> **Work item**
Wherever the word "Roselee" occurs in the lines below, copy the whole line.

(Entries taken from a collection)
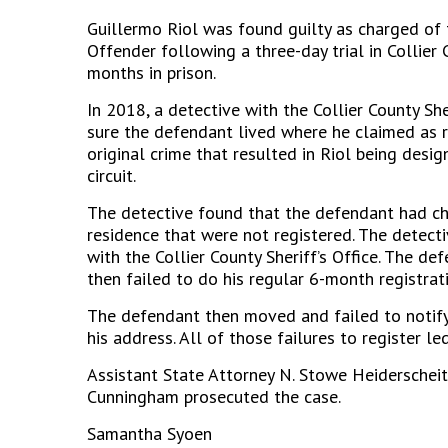
Guillermo Riol was found guilty as charged of 
Offender following a three-day trial in Collie
months in prison.
In 2018, a detective with the Collier County She
sure the defendant lived where he claimed as r
original crime that resulted in Riol being des
circuit.
The detective found that the defendant had ch
residence that were not registered. The detect
with the Collier County Sheriff’s Office. The de
then failed to do his regular 6-month registrat
The defendant then moved and failed to notify t
his address. All of those failures to register led
Assistant State Attorney N. Stowe Heiderschei
Cunningham prosecuted the case.
Samantha Syoen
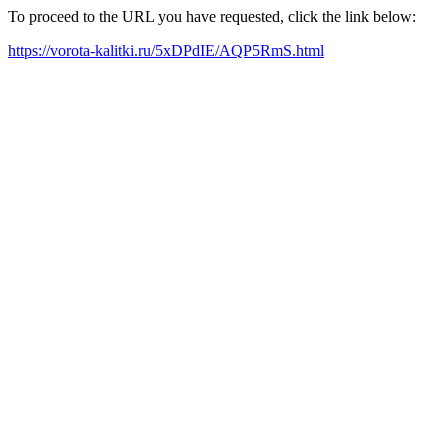
To proceed to the URL you have requested, click the link below:
https://vorota-kalitki.ru/5xDPdIE/AQP5RmS.html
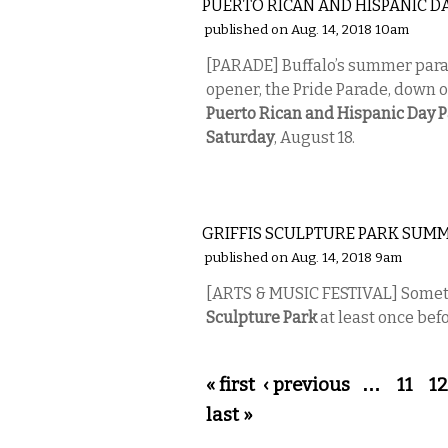
PUERTO RICAN AND HISPANIC D
published on Aug. 14, 2018 10am
[PARADE] Buffalo’s summer parad
opener, the Pride Parade, down o
Puerto Rican and Hispanic Day 
Saturday
, August 18.
ETC.
GRIFFIS SCULPTURE PARK SUMM
published on Aug. 14, 2018 9am
[ARTS & MUSIC FESTIVAL] Sometime
Sculpture Park
at least once be
Pages
« first
‹ previous
…
11
12
last »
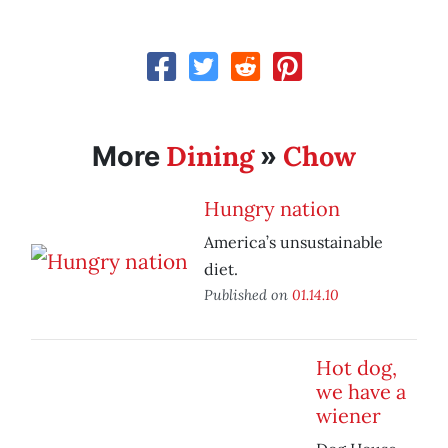
Dining
Chow
More
»
Hungry nation
America’s unsustainable
diet.
Published on
01.14.10
Hot dog,
we have a
wiener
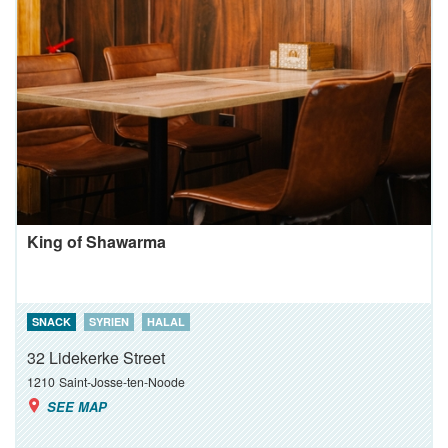
King of Shawarma
SNACK
SYRIEN
HALAL
32 Lidekerke Street
1210
Saint-Josse-ten-Noode
SEE MAP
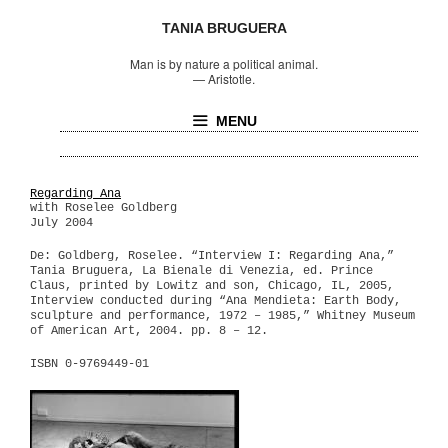
TANIA BRUGUERA
Man is by nature a political animal.
—
Aristotle.
MENU
Regarding Ana
with Roselee Goldberg
July 2004
De: Goldberg, Roselee. “Interview I: Regarding Ana,”
Tania Bruguera, La Bienale di Venezia, ed. Prince
Claus, printed by Lowitz and son, Chicago, IL, 2005,
Interview conducted during “Ana Mendieta: Earth Body,
sculpture and performance, 1972 – 1985,” Whitney Museum
of American Art, 2004. pp. 8 – 12.
ISBN 0-9769449-01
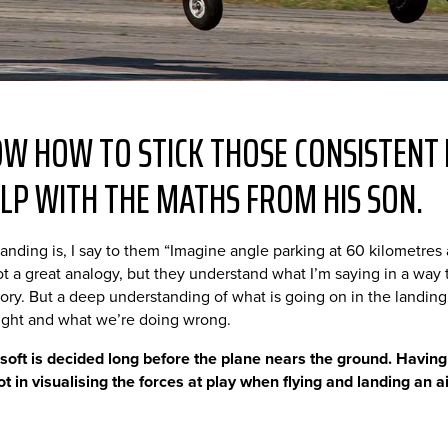
W HOW TO STICK THOSE CONSISTENT 
LP WITH THE MATHS FROM HIS SON.
anding is, I say to them “Imagine angle parking at 60 kilometre
 not a great analogy, but they understand what I’m saying in a way
theory. But a deep understanding of what is going on in the landin
ight and what we’re doing wrong.
 soft is decided long before the plane nears the ground. Having
ot in visualising the forces at play when flying and landing an ai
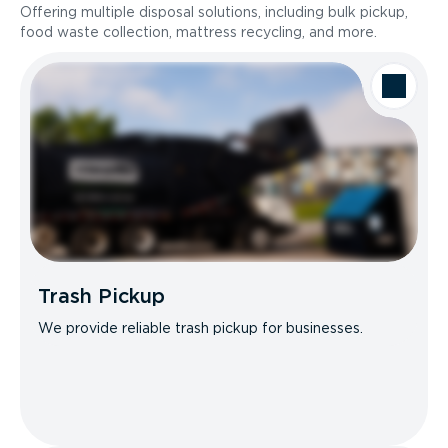
Offering multiple disposal solutions, including bulk pickup,
food waste collection, mattress recycling, and more.
Trash Pickup
We provide reliable trash pickup for businesses.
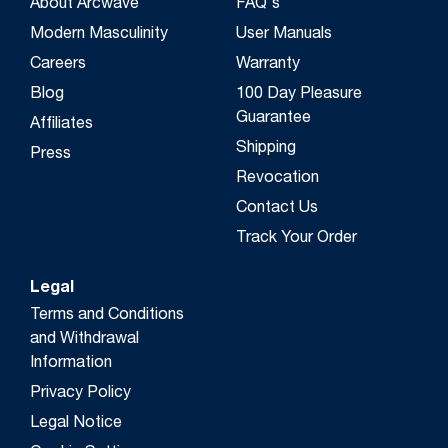
About Arcwave
FAQ's
Modern Masculinity
User Manuals
Careers
Warranty
Blog
100 Day Pleasure
Guarantee
Affiliates
Shipping
Press
Revocation
Contact Us
Track Your Order
Legal
Terms and Conditions
and Withdrawal
Information
Privacy Policy
Legal Notice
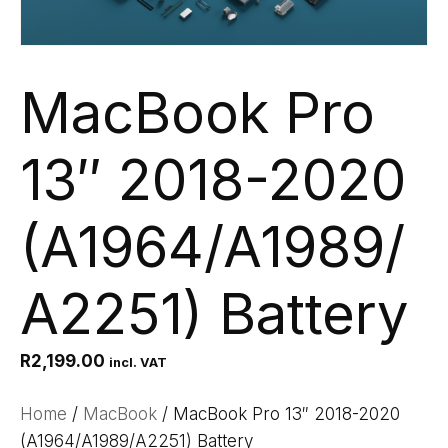
MacBook Pro
13″ 2018-2020
(A1964/A1989/
A2251) Battery
R
2,199.00
incl. VAT
Home
/
MacBook
/ MacBook Pro 13″ 2018-2020
(A1964/A1989/A2251) Battery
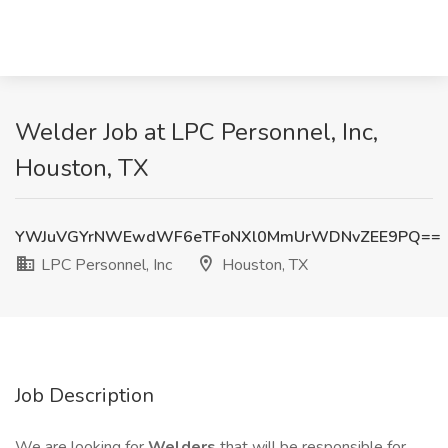
Welder Job at LPC Personnel, Inc,
Houston, TX
YWJuVGYrNWEwdWF6eTFoNXl0MmUrWDNvZEE9PQ==
LPC Personnel, Inc
Houston, TX
Job Description
We are looking for
Welders
that will be responsible for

> **Solution**
with Roselee Goldberg
De: Goldberg, Roselee. “Interview I: Regarding Ana,”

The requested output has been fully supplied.